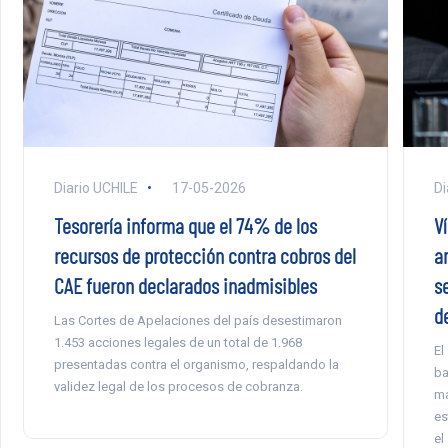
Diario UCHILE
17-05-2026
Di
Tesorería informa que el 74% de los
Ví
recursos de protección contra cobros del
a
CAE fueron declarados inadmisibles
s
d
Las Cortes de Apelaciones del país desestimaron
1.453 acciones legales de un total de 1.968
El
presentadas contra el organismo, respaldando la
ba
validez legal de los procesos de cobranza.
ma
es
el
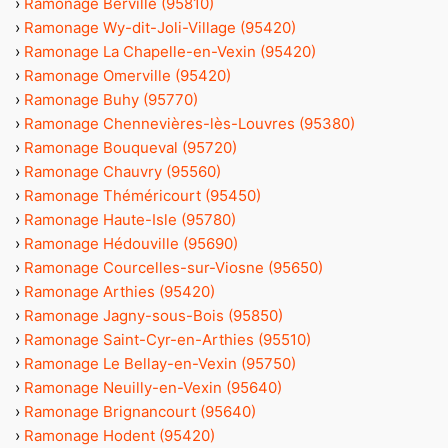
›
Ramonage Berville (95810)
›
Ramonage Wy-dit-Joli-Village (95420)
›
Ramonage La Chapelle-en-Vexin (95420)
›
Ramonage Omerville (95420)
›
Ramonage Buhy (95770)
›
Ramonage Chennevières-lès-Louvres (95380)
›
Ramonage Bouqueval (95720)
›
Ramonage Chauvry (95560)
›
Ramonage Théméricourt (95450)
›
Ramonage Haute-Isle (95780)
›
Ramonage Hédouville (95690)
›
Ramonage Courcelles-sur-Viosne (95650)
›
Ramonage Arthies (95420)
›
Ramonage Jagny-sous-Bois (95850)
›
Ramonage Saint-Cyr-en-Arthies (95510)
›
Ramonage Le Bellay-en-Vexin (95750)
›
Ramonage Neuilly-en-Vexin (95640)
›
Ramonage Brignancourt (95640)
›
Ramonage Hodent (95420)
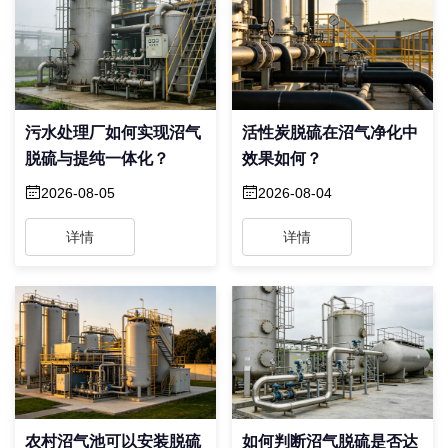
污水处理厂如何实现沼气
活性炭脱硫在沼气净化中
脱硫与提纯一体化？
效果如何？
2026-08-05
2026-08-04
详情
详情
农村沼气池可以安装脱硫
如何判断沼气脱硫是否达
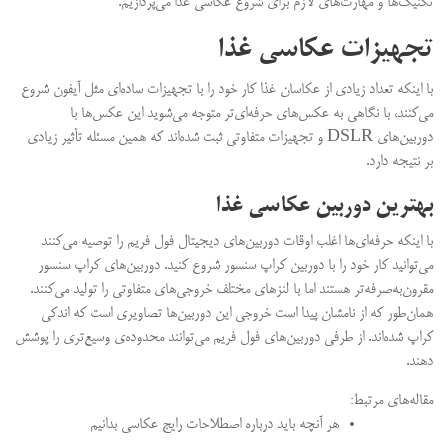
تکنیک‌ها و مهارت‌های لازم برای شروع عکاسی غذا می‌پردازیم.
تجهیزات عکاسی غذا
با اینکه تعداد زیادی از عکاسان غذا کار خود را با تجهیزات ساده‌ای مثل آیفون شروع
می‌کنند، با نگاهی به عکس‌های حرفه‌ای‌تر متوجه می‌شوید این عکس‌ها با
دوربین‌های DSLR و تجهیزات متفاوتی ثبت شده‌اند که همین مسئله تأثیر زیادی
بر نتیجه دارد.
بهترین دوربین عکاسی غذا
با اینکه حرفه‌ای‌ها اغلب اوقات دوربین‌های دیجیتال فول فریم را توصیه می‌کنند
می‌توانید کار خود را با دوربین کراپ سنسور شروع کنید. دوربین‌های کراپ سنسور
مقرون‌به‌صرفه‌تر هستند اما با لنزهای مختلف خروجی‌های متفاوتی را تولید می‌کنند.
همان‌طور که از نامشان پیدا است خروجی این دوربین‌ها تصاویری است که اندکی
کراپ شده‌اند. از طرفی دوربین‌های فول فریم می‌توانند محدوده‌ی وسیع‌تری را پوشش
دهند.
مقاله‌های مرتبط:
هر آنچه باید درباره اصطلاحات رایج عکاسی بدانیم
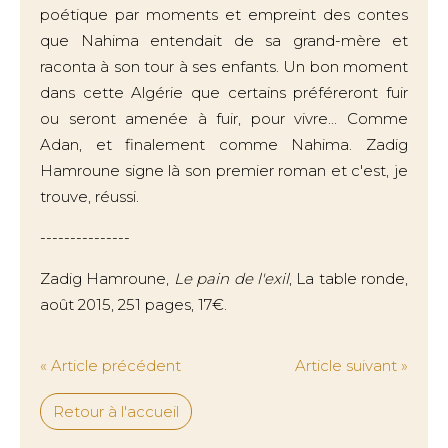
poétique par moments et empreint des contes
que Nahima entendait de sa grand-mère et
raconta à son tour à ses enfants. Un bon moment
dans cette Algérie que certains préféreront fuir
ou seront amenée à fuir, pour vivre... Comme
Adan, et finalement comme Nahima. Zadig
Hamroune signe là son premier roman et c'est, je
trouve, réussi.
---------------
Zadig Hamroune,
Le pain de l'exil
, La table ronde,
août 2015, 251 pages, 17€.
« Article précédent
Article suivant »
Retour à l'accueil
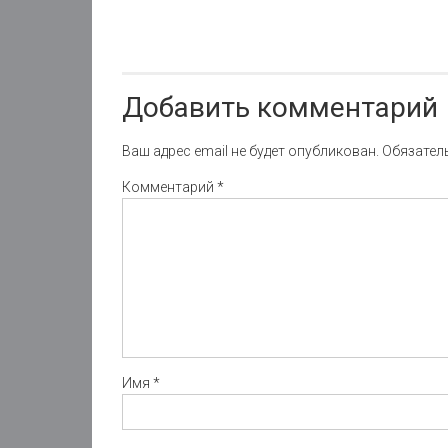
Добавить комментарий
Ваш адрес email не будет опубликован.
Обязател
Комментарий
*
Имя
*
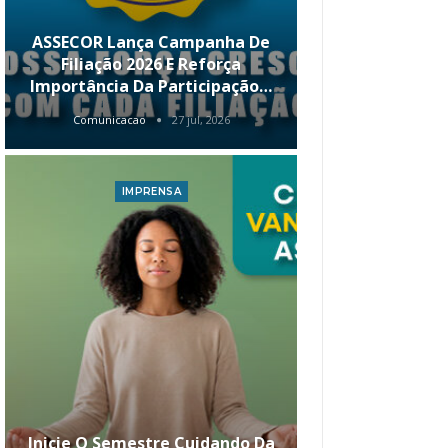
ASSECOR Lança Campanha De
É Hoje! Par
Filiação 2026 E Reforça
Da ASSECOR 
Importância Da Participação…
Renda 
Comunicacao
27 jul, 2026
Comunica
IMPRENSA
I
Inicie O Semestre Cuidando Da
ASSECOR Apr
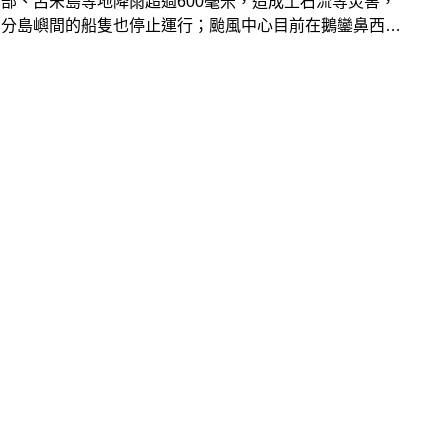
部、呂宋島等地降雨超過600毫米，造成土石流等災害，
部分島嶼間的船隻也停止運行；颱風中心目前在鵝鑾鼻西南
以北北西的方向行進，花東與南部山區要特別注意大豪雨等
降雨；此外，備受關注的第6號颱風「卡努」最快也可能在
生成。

-=-=-=-=-

### [Exercise details]
Set each line of the records down exactly, leaving every picture out.

### [Response]
Diario UCHILE
17-05-2026
Di
Tesorería informa que el 74% de los
Ví
recursos de protección contra cobros del
a
CAE fueron declarados inadmisibles
s
d
Las Cortes de Apelaciones del país desestimaron
1.453 acciones legales de un total de 1.968
El
presentadas contra el organismo, respaldando la
ba
validez legal de los procesos de cobranza.
ma
es
el
›
Ramonage Berville (95810)
›
Ramonage Wy-dit-Joli-Village (95420)
›
Ramonage La Chapelle-en-Vexin (95420)
›
Ramonage Omerville (95420)
›
Ramonage Buhy (95770)
›
Ramonage Chennevières-lès-Louvres (95380)
›
Ramonage Bouqueval (95720)
›
Ramonage Chauvry (95560)
›
Ramonage Théméricourt (95450)
›
Ramonage Haute-Isle (95780)
›
Ramonage Hédouville (95690)
›
Ramonage Courcelles-sur-Viosne (95650)
›
Ramonage Arthies (95420)
›
Ramonage Jagny-sous-Bois (95850)
›
Ramonage Saint-Cyr-en-Arthies (95510)
›
Ramonage Le Bellay-en-Vexin (95750)
›
Ramonage Neuilly-en-Vexin (95640)
›
Ramonage Brignancourt (95640)
›
Ramonage Hodent (95420)
污水处理厂如何实现沼气
活性炭脱硫在沼气净化中
脱硫与提纯一体化？
效果如何？
2026-08-05
2026-08-04
详情
详情
农村沼气池可以安装脱硫
如何判断沼气脱硫是否达
تکنیک‌ها و مهارت‌های لازم برای شروع عکاسی غذا می‌پردازیم.
تجهیزات عکاسی غذا
با اینکه تعداد زیادی از عکاسان غذا کار خود را با تجهیزات ساده‌ای مثل آیفون شروع
می‌کنند، با نگاهی به عکس‌های حرفه‌ای‌تر متوجه می‌شوید این عکس‌ها با
دوربین‌های DSLR و تجهیزات متفاوتی ثبت شده‌اند که همین مسئله تأثیر زیادی
بر نتیجه دارد.
بهترین دوربین عکاسی غذا
با اینکه حرفه‌ای‌ها اغلب اوقات دوربین‌های دیجیتال فول فریم را توصیه می‌کنند
می‌توانید کار خود را با دوربین کراپ سنسور شروع کنید. دوربین‌های کراپ سنسور
مقرون‌به‌صرفه‌تر هستند اما با لنزهای مختلف خروجی‌های متفاوتی را تولید می‌کنند.
همان‌طور که از نامشان پیدا است خروجی این دوربین‌ها تصاویری است که اندکی
کراپ شده‌اند. از طرفی دوربین‌های فول فریم می‌توانند محدوده‌ی وسیع‌تری را پوشش
دهند.
مقاله‌های مرتبط:
هر آنچه باید درباره اصطلاحات رایج عکاسی بدانیم
poétique par moments et empreint des contes
que Nahima entendait de sa grand-mère et
raconta à son tour à ses enfants. Un bon moment
dans cette Algérie que certains préféreront fuir
ou seront amenée à fuir, pour vivre... Comme
Adan, et finalement comme Nahima. Zadig
Hamroune signe là son premier roman et c'est, je
trouve, réussi.
---------------
Zadig Hamroune,
Le pain de l'exil
, La table ronde,
août 2015, 251 pages, 17€.
« Article précédent
Article suivant »
Retour à l'accueil
Добавить комментарий
Ваш адрес email не будет опубликован.
Обязател
Комментарий
*
Имя
*
ASSECOR Lança Campanha De
É Hoje! Par
Filiação 2026 E Reforça
Da ASSECOR 
Importância Da Participação…
Renda 
Comunicacao
27 jul, 2026
Comunica
IMPRENSA
I
Inicie O Semestre Cuidando Da
ASSECOR Apr
部、呂宋島等地降雨超過600毫米，造成土石流等災害，
部分島嶼間的船隻也停止運行；颱風中心目前在鵝鑾鼻西南
以北北西的方向行進，花東與南部山區要特別注意大豪雨等
降雨；此外，備受關注的第6號颱風「卡努」最快也可能在
生成。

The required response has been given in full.